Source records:
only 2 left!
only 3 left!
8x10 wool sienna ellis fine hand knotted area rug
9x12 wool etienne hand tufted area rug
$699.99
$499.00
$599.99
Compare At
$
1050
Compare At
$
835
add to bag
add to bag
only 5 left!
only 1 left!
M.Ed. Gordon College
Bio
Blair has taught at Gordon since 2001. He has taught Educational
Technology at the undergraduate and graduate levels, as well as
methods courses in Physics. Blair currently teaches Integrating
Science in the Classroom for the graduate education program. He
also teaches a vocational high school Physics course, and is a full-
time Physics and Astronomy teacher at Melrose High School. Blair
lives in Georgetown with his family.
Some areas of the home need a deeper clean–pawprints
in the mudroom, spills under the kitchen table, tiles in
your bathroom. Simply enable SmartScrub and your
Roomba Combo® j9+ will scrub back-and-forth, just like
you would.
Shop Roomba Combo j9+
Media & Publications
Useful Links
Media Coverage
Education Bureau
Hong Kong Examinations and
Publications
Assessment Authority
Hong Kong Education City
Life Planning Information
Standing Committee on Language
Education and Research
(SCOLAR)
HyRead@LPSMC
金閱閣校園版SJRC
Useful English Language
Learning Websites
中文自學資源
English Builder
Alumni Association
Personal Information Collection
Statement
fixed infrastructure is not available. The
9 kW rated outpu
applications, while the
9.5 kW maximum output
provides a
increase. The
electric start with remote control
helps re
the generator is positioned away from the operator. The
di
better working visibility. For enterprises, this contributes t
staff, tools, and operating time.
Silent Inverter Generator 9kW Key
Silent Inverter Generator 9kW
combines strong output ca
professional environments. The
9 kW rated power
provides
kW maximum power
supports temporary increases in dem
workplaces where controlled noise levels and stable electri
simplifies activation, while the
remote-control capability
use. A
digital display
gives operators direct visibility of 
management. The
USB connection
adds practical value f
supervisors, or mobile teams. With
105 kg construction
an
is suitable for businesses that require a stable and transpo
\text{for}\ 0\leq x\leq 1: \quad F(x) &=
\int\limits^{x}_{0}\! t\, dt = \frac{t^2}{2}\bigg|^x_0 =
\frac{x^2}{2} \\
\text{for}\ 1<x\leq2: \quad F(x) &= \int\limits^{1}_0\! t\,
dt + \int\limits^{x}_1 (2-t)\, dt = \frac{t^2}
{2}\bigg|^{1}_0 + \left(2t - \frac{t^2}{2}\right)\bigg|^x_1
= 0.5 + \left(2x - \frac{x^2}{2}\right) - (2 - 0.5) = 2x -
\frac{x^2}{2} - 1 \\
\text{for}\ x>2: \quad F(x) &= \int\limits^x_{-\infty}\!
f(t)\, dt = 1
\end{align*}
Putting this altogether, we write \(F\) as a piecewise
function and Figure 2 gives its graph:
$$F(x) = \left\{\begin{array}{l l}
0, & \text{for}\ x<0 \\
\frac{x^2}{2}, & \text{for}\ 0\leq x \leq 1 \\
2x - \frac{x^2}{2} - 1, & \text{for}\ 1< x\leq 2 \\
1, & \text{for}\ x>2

Exercise directions:
Give back each entry above precisely as it was written.

Expected answer:
only 2 left!
only 3 left!
8x10 wool sienna ellis fine hand knotted area rug
9x12 wool etienne hand tufted area rug
$699.99
$499.00
$599.99
Compare At
$
1050
Compare At
$
835
add to bag
add to bag
only 5 left!
only 1 left!
M.Ed. Gordon College
Bio
Blair has taught at Gordon since 2001. He has taught Educational
Technology at the undergraduate and graduate levels, as well as
methods courses in Physics. Blair currently teaches Integrating
Science in the Classroom for the graduate education program. He
also teaches a vocational high school Physics course, and is a full-
time Physics and Astronomy teacher at Melrose High School. Blair
lives in Georgetown with his family.
Some areas of the home need a deeper clean–pawprints
in the mudroom, spills under the kitchen table, tiles in
your bathroom. Simply enable SmartScrub and your
Roomba Combo® j9+ will scrub back-and-forth, just like
you would.
Shop Roomba Combo j9+
Media & Publications
Useful Links
Media Coverage
Education Bureau
Hong Kong Examinations and
Publications
Assessment Authority
Hong Kong Education City
Life Planning Information
Standing Committee on Language
Education and Research
(SCOLAR)
HyRead@LPSMC
金閱閣校園版SJRC
Useful English Language
Learning Websites
中文自學資源
English Builder
Alumni Association
Personal Information Collection
Statement
fixed infrastructure is not available. The
9 kW rated outpu
applications, while the
9.5 kW maximum output
provides a
increase. The
electric start with remote control
helps re
the generator is positioned away from the operator. The
di
better working visibility. For enterprises, this contributes t
staff, tools, and operating time.
Silent Inverter Generator 9kW Key
Silent Inverter Generator 9kW
combines strong output ca
professional environments. The
9 kW rated power
provides
kW maximum power
supports temporary increases in dem
workplaces where controlled noise levels and stable electri
simplifies activation, while the
remote-control capability
use. A
digital display
gives operators direct visibility of 
management. The
USB connection
adds practical value f
supervisors, or mobile teams. With
105 kg construction
an
is suitable for businesses that require a stable and transpo
\text{for}\ 0\leq x\leq 1: \quad F(x) &=
\int\limits^{x}_{0}\! t\, dt = \frac{t^2}{2}\bigg|^x_0 =
\frac{x^2}{2} \\
\text{for}\ 1<x\leq2: \quad F(x) &= \int\limits^{1}_0\! t\,
dt + \int\limits^{x}_1 (2-t)\, dt = \frac{t^2}
{2}\bigg|^{1}_0 + \left(2t - \frac{t^2}{2}\right)\bigg|^x_1
= 0.5 + \left(2x - \frac{x^2}{2}\right) - (2 - 0.5) = 2x -
\frac{x^2}{2} - 1 \\
\text{for}\ x>2: \quad F(x) &= \int\limits^x_{-\infty}\!
f(t)\, dt = 1
\end{align*}
Putting this altogether, we write \(F\) as a piecewise
function and Figure 2 gives its graph:
$$F(x) = \left\{\begin{array}{l l}
0, & \text{for}\ x<0 \\
\frac{x^2}{2}, & \text{for}\ 0\leq x \leq 1 \\
2x - \frac{x^2}{2} - 1, & \text{for}\ 1< x\leq 2 \\
1, & \text{for}\ x>2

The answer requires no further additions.